Tout cela étant dit, je ne saurais créer le travail que je crée, ni continuer à comprendre le monde comme je le fais sans la chance que j'ai eue d'avoir des mentors qui m'ont défendu. Sans leur soutien, il y a longtemps que j'aurais abandonné. Ron et Lloyd, Jean Yoon et Yvette Nolan. N'était-ce pour eux, tout aurait été perdu d'avance. Et ma mère. Que Dieu me vienne en aide si j'oublie de mentionner ma mère.
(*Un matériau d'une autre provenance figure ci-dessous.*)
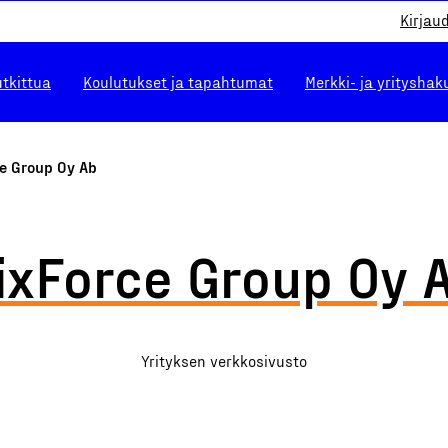
Kirjau
utkittua
Koulutukset ja tapahtumat
Merkki- ja yrityshak
ce Group Oy Ab
ixForce Group Oy 
Yrityksen verkkosivusto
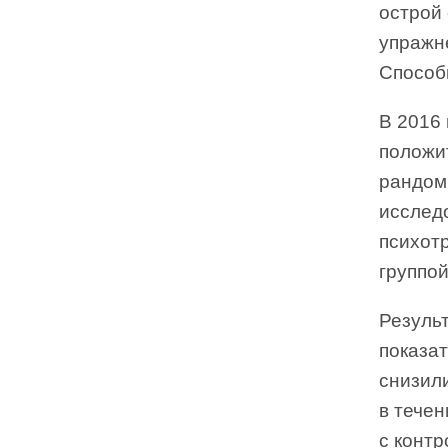
острой 
упражн
Способ
В 2016 
положи
рандом
исслед
психотр
группой
Результ
показа
снизил
в тече
с контр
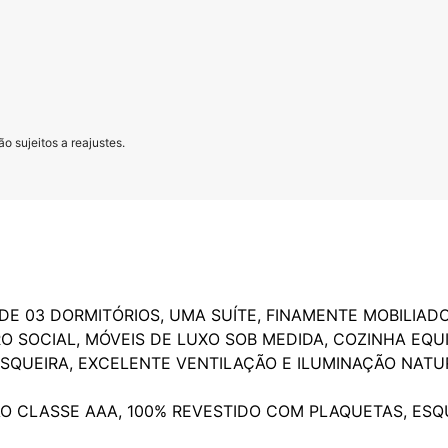
o sujeitos a reajustes.
E 03 DORMITÓRIOS, UMA SUÍTE, FINAMENTE MOBILIADO
RO SOCIAL, MÓVEIS DE LUXO SOB MEDIDA, COZINHA EQU
QUEIRA, EXCELENTE VENTILAÇÃO E ILUMINAÇÃO NATUR
ÃO CLASSE AAA, 100% REVESTIDO COM PLAQUETAS, ES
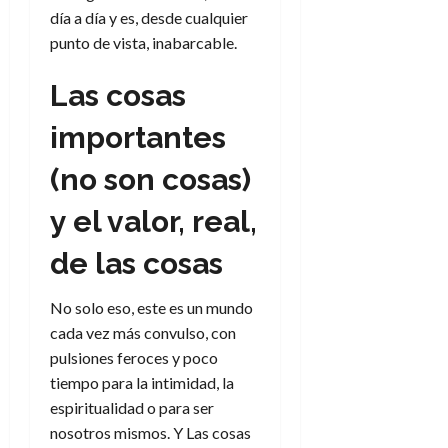
día a día y es, desde cualquier
punto de vista, inabarcable.
Las cosas
importantes
(no son cosas)
y el valor, real,
de las cosas
No solo eso, este es un mundo
cada vez más convulso, con
pulsiones feroces y poco
tiempo para la intimidad, la
espiritualidad o para ser
nosotros mismos. Y Las cosas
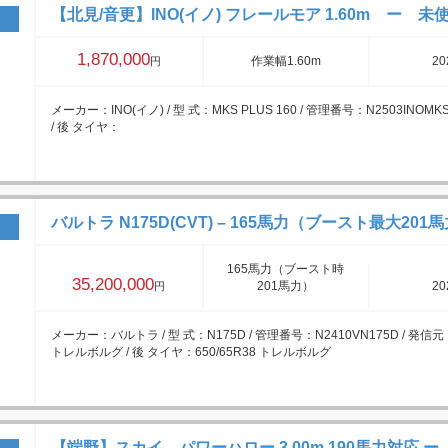
【北見/音更】INO(イノ) フレールモア 1.60m ー 未
1,870,000
作業幅1.60m
20
円
メーカー：INO(イノ) / 型 式：MKS PLUS 160 / 管理番号：N2503INOM
/ 後 タイヤ：
バルトラ N175D(CVT) – 165馬力（ブースト最大201馬
165馬力（ブースト時
35,200,000
201馬力）
20
円
メーカー：バルトラ / 型 式：N175D / 管理番号：N2410VN175D / 発信元
トレルボルグ / 後 タイヤ：650/65R38 トレルボルグ
【端野】スカイ パワーハロー 3.00m 190馬力対応 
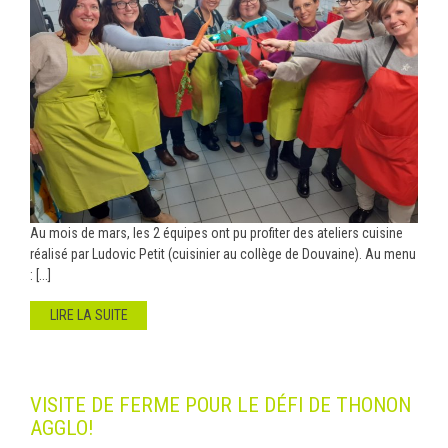
Au mois de mars, les 2 équipes ont pu profiter des ateliers cuisine
réalisé par Ludovic Petit (cuisinier au collège de Douvaine). Au menu
: [...]
LIRE LA SUITE
VISITE DE FERME POUR LE DÉFI DE THONON
AGGLO!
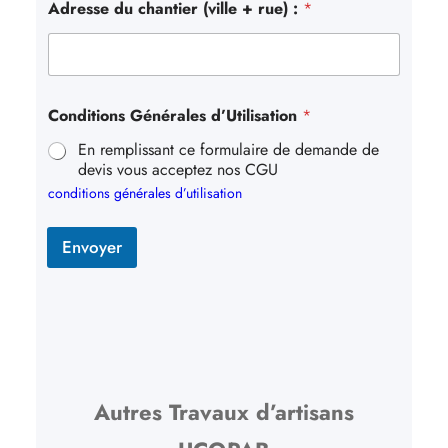
Adresse du chantier (ville + rue) :
*
Conditions Générales d’Utilisation
*
En remplissant ce formulaire de demande de
devis vous acceptez nos CGU
conditions générales d’utilisation
Envoyer
Autres Travaux d’artisans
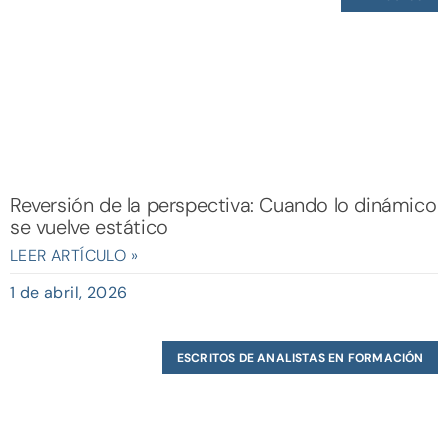
Reversión de la perspectiva: Cuando lo dinámico
se vuelve estático
LEER ARTÍCULO »
1 de abril, 2026
ESCRITOS DE ANALISTAS EN FORMACIÓN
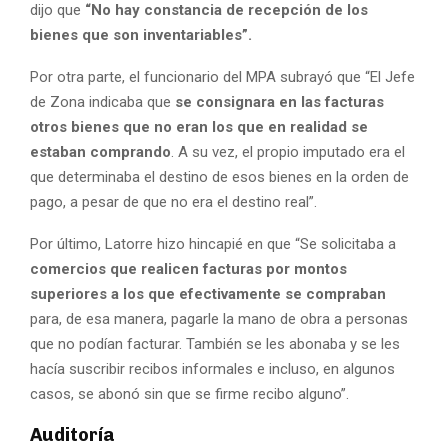
dijo que
“No hay constancia de recepción de los
bienes que son inventariables”.
Por otra parte, el funcionario del MPA subrayó que “El Jefe
de Zona indicaba que
se consignara en las facturas
otros bienes que no eran los que en realidad se
estaban comprando
. A su vez, el propio imputado era el
que determinaba el destino de esos bienes en la orden de
pago, a pesar de que no era el destino real”.
Por último, Latorre hizo hincapié en que “Se solicitaba a
comercios que realicen facturas por montos
superiores a los que efectivamente se compraban
para, de esa manera, pagarle la mano de obra a personas
que no podían facturar. También se les abonaba y se les
hacía suscribir recibos informales e incluso, en algunos
casos, se abonó sin que se firme recibo alguno”.
Auditoría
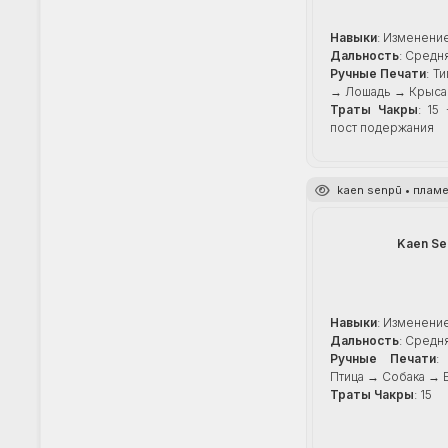
Навыки
: Изменени
Дальность
: Средн
Ручные Печати
: Т
→ Лошадь → Крыса
Траты Чакры
: 15
пост подержания
kaen senpū • плам
Kaen Se
Навыки
: Изменени
Дальность
: Средн
Ручные Печати
:
Птица → Собака → 
Траты Чакры
: 15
La chance m'a également souri en m’entourant de pairs et de collègues que je chéris et avec lesquels je collabore aussi souvent que possible. Mes co-conspirateurs chez fu-GEN : Deb Lim et Marissa Orjalo, Ramsay, Joanna, Alex Punzalen, Bensimon, Camie, Amy Lee et Omari, McGeachy… bien que ma collaboratrice la plus constante, la productive et la plus ennuyeuse dans cette vie artistique a été la bénédiction qu'est Nina Lee Aquino. Nous avons bâti nos carrières ensemble à partir de zéro, deux idiots qui ne savaient rien de rien. Bien que je soupçonne qu'elle savait, en fait, des choses dès le début et qu'elle ne me l'a jamais dit. Ce n'est pas hyperbolique de dire que je ne serais pas là sans elle. Non pas qu'elle ait écrit une lettre de soutien ou quoi que ce soit du genre… elle n'en n'avait rien à cirer, elle dirige le CNA pour l'amour de Dieu. C'est une artiste exceptionnelle, une collaboratrice généreuse et une conductrice effroyable. Et personne ne m'a terrifié plus et inspiré autant qu'elle. Ce prix, dans son essence, nous appartient vraiment à tous les deux. Dans son essence. Pas monétairement. En essence

Stephen King a dit que chaque fois qu'il voyait un premier livre dédié à une femme ou à un mari, il se disait : Il y a quelqu'un qui sait.« Écrire est un travail solitaire. Avoir quelqu'un qui croit en vous fait toute la différence » C’est avec cela en tête, que je voudrais pouvoir revenir à mon premier livre et le dédier à Vienna Hehir. Parce qu'après une longue vie sans savoir, je suis maintenant quelqu'un qui sait. Elle croit en moi, férocement, et je lui suis reconnaissant pour chaque instant à ses côtés. Le soleil se lève et se couche avec elle. 

Merci pour cet honneur. J'aimerais faire les choses différemment demain, mais pour ce soir, tout est parfait.